Retype the lines from the first one in the records down to the line containing "Hilfe zu dieser Webseite", counting both, and leave out any pictures.

--- DATA TO EXAMINE Enclosed Below ---

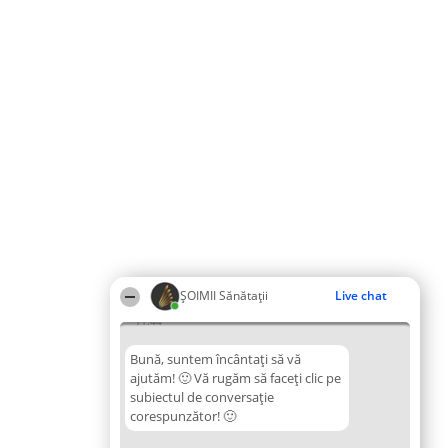
ŞOIMII Sănătații
Live chat
11:44
Bună, suntem încântați să vă
ajutăm! 🙂 Vă rugăm să faceți clic pe
subiectul de conversație
corespunzător! 🙂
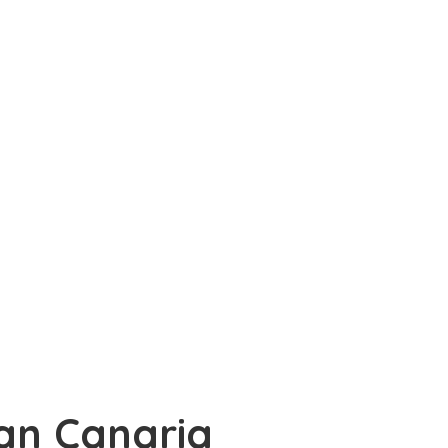
ran Canaria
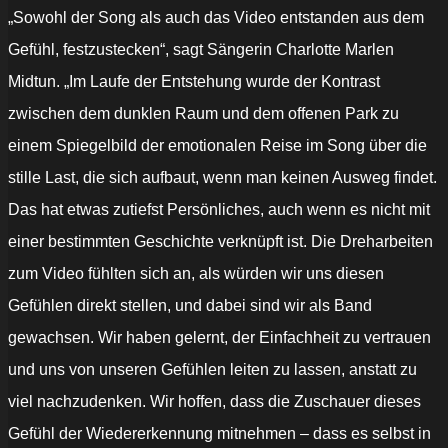
Metal]“
von
„Sowohl der Song als auch das Video entstanden aus dem
YouTube
anzeigen
Gefühl, festzustecken“, sagt Sängerin Charlotte Marlen
Midtun. „Im Laufe der Entstehung wurde der Kontrast
zwischen dem dunklen Raum und dem offenen Park zu
einem Spiegelbild der emotionalen Reise im Song über die
stille Last, die sich aufbaut, wenn man keinen Ausweg findet.
Das hat etwas zutiefst Persönliches, auch wenn es nicht mit
einer bestimmten Geschichte verknüpft ist. Die Dreharbeiten
zum Video fühlten sich an, als würden wir uns diesen
Gefühlen direkt stellen, und dabei sind wir als Band
gewachsen. Wir haben gelernt, der Einfachheit zu vertrauen
und uns von unseren Gefühlen leiten zu lassen, anstatt zu
viel nachzudenken. Wir hoffen, dass die Zuschauer dieses
Gefühl der Wiedererkennung mitnehmen – dass es selbst in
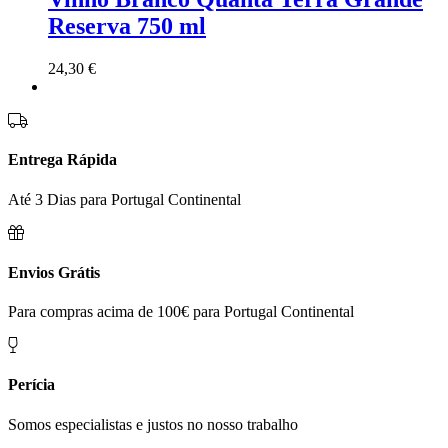
Reserva 750 ml
24,30
€
Entrega Rápida
Até 3 Dias para Portugal Continental
Envios Grátis
Para compras acima de 100€ para Portugal Continental
Perícia
Somos especialistas e justos no nosso trabalho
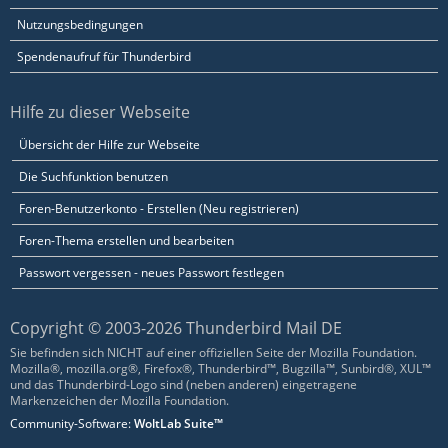
Nutzungsbedingungen
Spendenaufruf für Thunderbird
Hilfe zu dieser Webseite
Übersicht der Hilfe zur Webseite
Die Suchfunktion benutzen
Foren-Benutzerkonto - Erstellen (Neu registrieren)
Foren-Thema erstellen und bearbeiten
Passwort vergessen - neues Passwort festlegen
Copyright © 2003-2026 Thunderbird Mail DE
Sie befinden sich NICHT auf einer offiziellen Seite der Mozilla Foundation.
Mozilla®, mozilla.org®, Firefox®, Thunderbird™, Bugzilla™, Sunbird®, XUL™
und das Thunderbird-Logo sind (neben anderen) eingetragene
Markenzeichen der Mozilla Foundation.
Community-Software:
WoltLab Suite™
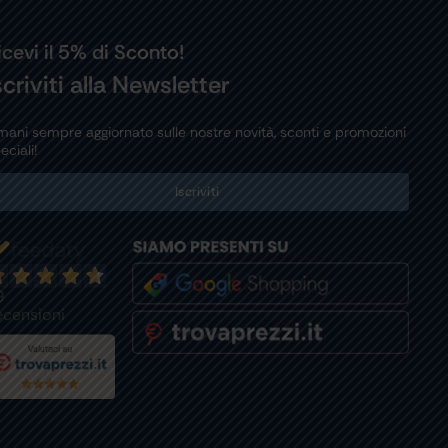
icevi il 5% di Sconto!
scriviti alla Newsletter
mani sempre aggiornato sulle nostre novità, sconti e promozioni
eciali!
Iscriviti
9
ecensioni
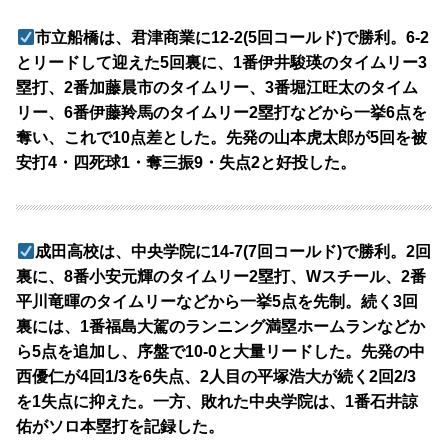
市立船橋は、君津商業に12-2(5回コールド)で勝利。6-2
とリードして迎えた5回裏に、1番伊井駿瑛のタイムリー3
塁打、2番加藤晨市のタイムリー、3番堀江旺太のタイム
リー、6番伊藤羚馬のタイムリー2塁打などから一挙6点を
奪い、これで10点差とした。先発の山本虎太郎が5回を被
安打4・四死球1・奪三振9・失点2と好投した。
成田高校は、中央学院に14-7(7回コールド)で勝利。2回
裏に、8番小安元輝のタイムリー2塁打、Wスチール、2番
平川竜暉のタイムリーなどから一挙5点を先制。続く3回
裏には、1番福島大駕のランニング満塁ホームランなどか
ら5点を追加し、序盤で10-0と大量リードした。先発の中
西優仁が4回1/3を6失点、2人目の平塚浩大が続く2回2/3
を1失点に抑えた。一方、敗れた中央学院は、1番石井諒
佑がソロ本塁打を記録した。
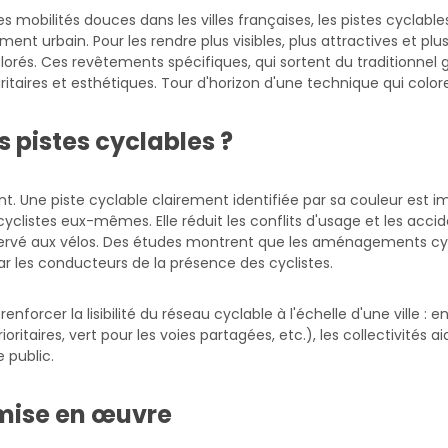
 mobilités douces dans les villes françaises, les pistes cyclab
nt urbain. Pour les rendre plus visibles, plus attractives et pl
lorés. Ces revêtements spécifiques, qui sortent du traditionnel g
uritaires et esthétiques. Tour d'horizon d'une technique qui colore
s pistes cyclables ?
ment. Une piste cyclable clairement identifiée par sa couleur est
 cyclistes eux-mêmes. Elle réduit les conflits d'usage et les acci
servé aux vélos. Des études montrent que les aménagements cy
ar les conducteurs de la présence des cyclistes.
forcer la lisibilité du réseau cyclable à l'échelle d'une ville :
oritaires, vert pour les voies partagées, etc.), les collectivités a
 public.
 mise en œuvre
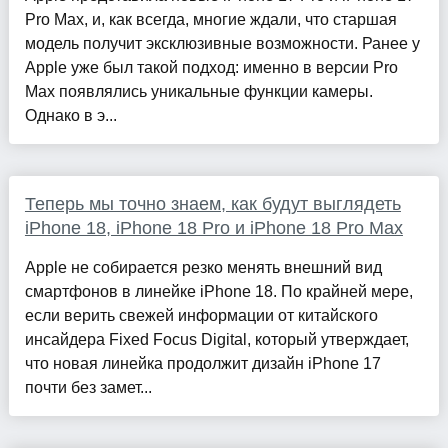
Pro Max, и, как всегда, многие ждали, что старшая
модель получит эксклюзивные возможности. Ранее у
Apple уже был такой подход: именно в версии Pro
Max появлялись уникальные функции камеры.
Однако в э...
Теперь мы точно знаем, как будут выглядеть
iPhone 18, iPhone 18 Pro и iPhone 18 Pro Max
Apple не собирается резко менять внешний вид
смартфонов в линейке iPhone 18. По крайней мере,
если верить свежей информации от китайского
инсайдера Fixed Focus Digital, который утверждает,
что новая линейка продолжит дизайн iPhone 17
почти без замет...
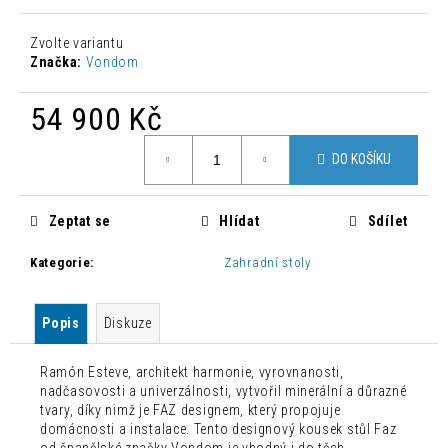
č
u
Zvolte variantu
j
Značka:
Vondom
e
m
54 900 Kč
e
Měrná
DO KOŠÍKU
cena:
MODERNÍ
LEHÁTKO
IBIZA
Zeptat se
Hlídat
Sdílet
SUN
9
Kategorie
:
Zahradní stoly
150
Kč
Popis
Diskuze
Ramón Esteve, architekt harmonie, vyrovnanosti,
nadčasovosti a univerzálnosti, vytvořil minerální a důrazné
tvary, díky nimž je FAZ designem, který propojuje
domácnosti a instalace. Tento designový kousek stůl Faz
od španělské značky Vondom je vhodný i do těch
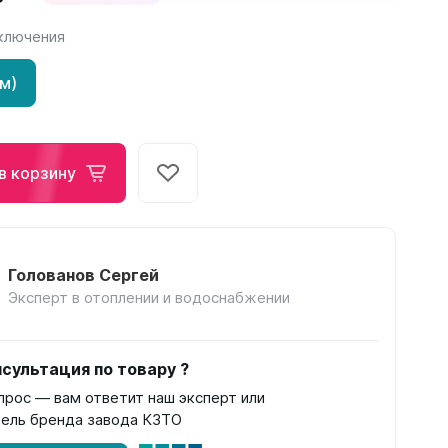
ключения
Соло
Соло В
мм)
Соло Г
в корзину
Завалинки
Голованов Сергей
Завалинка Гармония
Эксперт в отоплении и водоснабжении
Завалинка РС
сультация по товару ?
прос — вам ответит наш эксперт или
ель бренда завода КЗТО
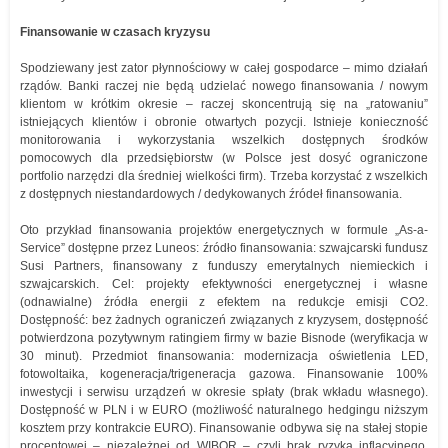
Finansowanie w czasach kryzysu
Spodziewany jest zator płynnościowy w całej gospodarce – mimo działań
rządów. Banki raczej nie będą udzielać nowego finansowania / nowym
klientom w krótkim okresie – raczej skoncentrują się na „ratowaniu”
istniejących klientów i obronie otwartych pozycji. Istnieje konieczność
monitorowania i wykorzystania wszelkich dostępnych środków
pomocowych dla przedsiębiorstw (w Polsce jest dosyć ograniczone
portfolio narzędzi dla średniej wielkości firm). Trzeba korzystać z wszelkich
z dostępnych niestandardowych / dedykowanych źródeł finansowania.
Oto przykład finansowania projektów energetycznych w formule „As-a-
Service” dostępne przez Luneos: źródło finansowania: szwajcarski fundusz
Susi Partners, finansowany z funduszy emerytalnych niemieckich i
szwajcarskich. Cel: projekty efektywności energetycznej i własne
(odnawialne) źródła energii z efektem na redukcje emisji CO2.
Dostępność: bez żadnych ograniczeń związanych z kryzysem, dostępność
potwierdzona pozytywnym ratingiem firmy w bazie Bisnode (weryfikacja w
30 minut). Przedmiot finansowania: modernizacja oświetlenia LED,
fotowoltaika, kogeneracja/trigeneracja gazowa. Finansowanie 100%
inwestycji i serwisu urządzeń w okresie spłaty (brak wkładu własnego).
Dostępność w PLN i w EURO (możliwość naturalnego hedgingu niższym
kosztem przy kontrakcie EURO). Finansowanie odbywa się na stałej stopie
procentowej – niezależnej od WIBOR – czyli brak ryzyka inflacyjnego.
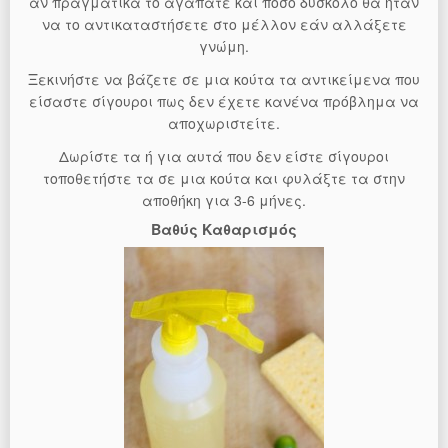
αν πραγματικά το αγαπάτε και πόσο δύσκολο θα ήταν
να το αντικαταστήσετε στο μέλλον εάν αλλάξετε
γνώμη.
Ξεκινήστε να βάζετε σε μια κούτα τα αντικείμενα που
είσαστε σίγουροι πως δεν έχετε κανένα πρόβλημα να
αποχωριστείτε.
Δωρίστε τα ή για αυτά που δεν είστε σίγουροι
τοποθετήστε τα σε μια κούτα και φυλάξτε τα στην
αποθήκη για 3-6 μήνες.
Βαθύς Καθαρισμός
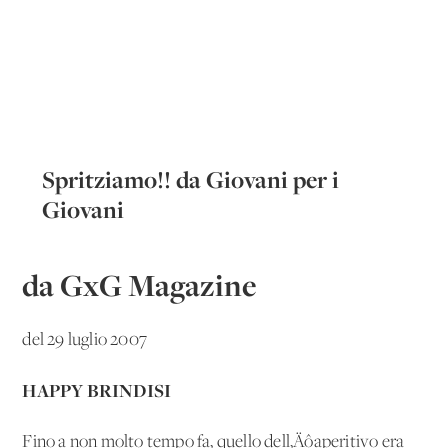
Spritziamo!! da Giovani per i
Giovani
da GxG Magazine
del 29 luglio 2007
HAPPY BRINDISI
Fino a non molto tempo fa, quello dell‚Äôaperitivo era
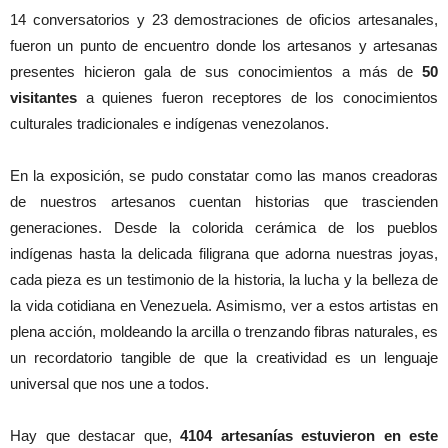
14 conversatorios y 23 demostraciones de oficios artesanales,
fueron un punto de encuentro donde los artesanos y artesanas
presentes hicieron gala de sus conocimientos a más de
50
visitantes
a quienes fueron receptores de los conocimientos
culturales tradicionales e indígenas venezolanos.
En la exposición, se pudo constatar como las manos creadoras
de nuestros artesanos cuentan historias que trascienden
generaciones. Desde la colorida cerámica de los pueblos
indígenas hasta la delicada filigrana que adorna nuestras joyas,
cada pieza es un testimonio de la historia, la lucha y la belleza de
la vida cotidiana en Venezuela. Asimismo, ver a estos artistas en
plena acción, moldeando la arcilla o trenzando fibras naturales, es
un recordatorio tangible de que la creatividad es un lenguaje
universal que nos une a todos.
Hay que destacar que,
4104 artesanías estuvieron en este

--- End of Enclosed DATA TO EXAMINE ---

ANSWER BELOW:
ŞOIMII Sănătații
Live chat
11:44
Bună, suntem încântați să vă
ajutăm! 🙂 Vă rugăm să faceți clic pe
subiectul de conversație
corespunzător! 🙂
ran Canaria
Metal]“
von
„Sowohl der Song als auch das Video entstanden aus dem
YouTube
anzeigen
Gefühl, festzustecken“, sagt Sängerin Charlotte Marlen
Midtun. „Im Laufe der Entstehung wurde der Kontrast
zwischen dem dunklen Raum und dem offenen Park zu
einem Spiegelbild der emotionalen Reise im Song über die
stille Last, die sich aufbaut, wenn man keinen Ausweg findet.
Das hat etwas zutiefst Persönliches, auch wenn es nicht mit
einer bestimmten Geschichte verknüpft ist. Die Dreharbeiten
zum Video fühlten sich an, als würden wir uns diesen
Gefühlen direkt stellen, und dabei sind wir als Band
gewachsen. Wir haben gelernt, der Einfachheit zu vertrauen
und uns von unseren Gefühlen leiten zu lassen, anstatt zu
viel nachzudenken. Wir hoffen, dass die Zuschauer dieses
Gefühl der Wiedererkennung mitnehmen – dass es selbst in
Reserva 750 ml
24,30
€
Entrega Rápida
Até 3 Dias para Portugal Continental
Envios Grátis
Para compras acima de 100€ para Portugal Continental
Perícia
Somos especialistas e justos no nosso trabalho
Nutzungsbedingungen
Spendenaufruf für Thunderbird
Hilfe zu dieser Webseite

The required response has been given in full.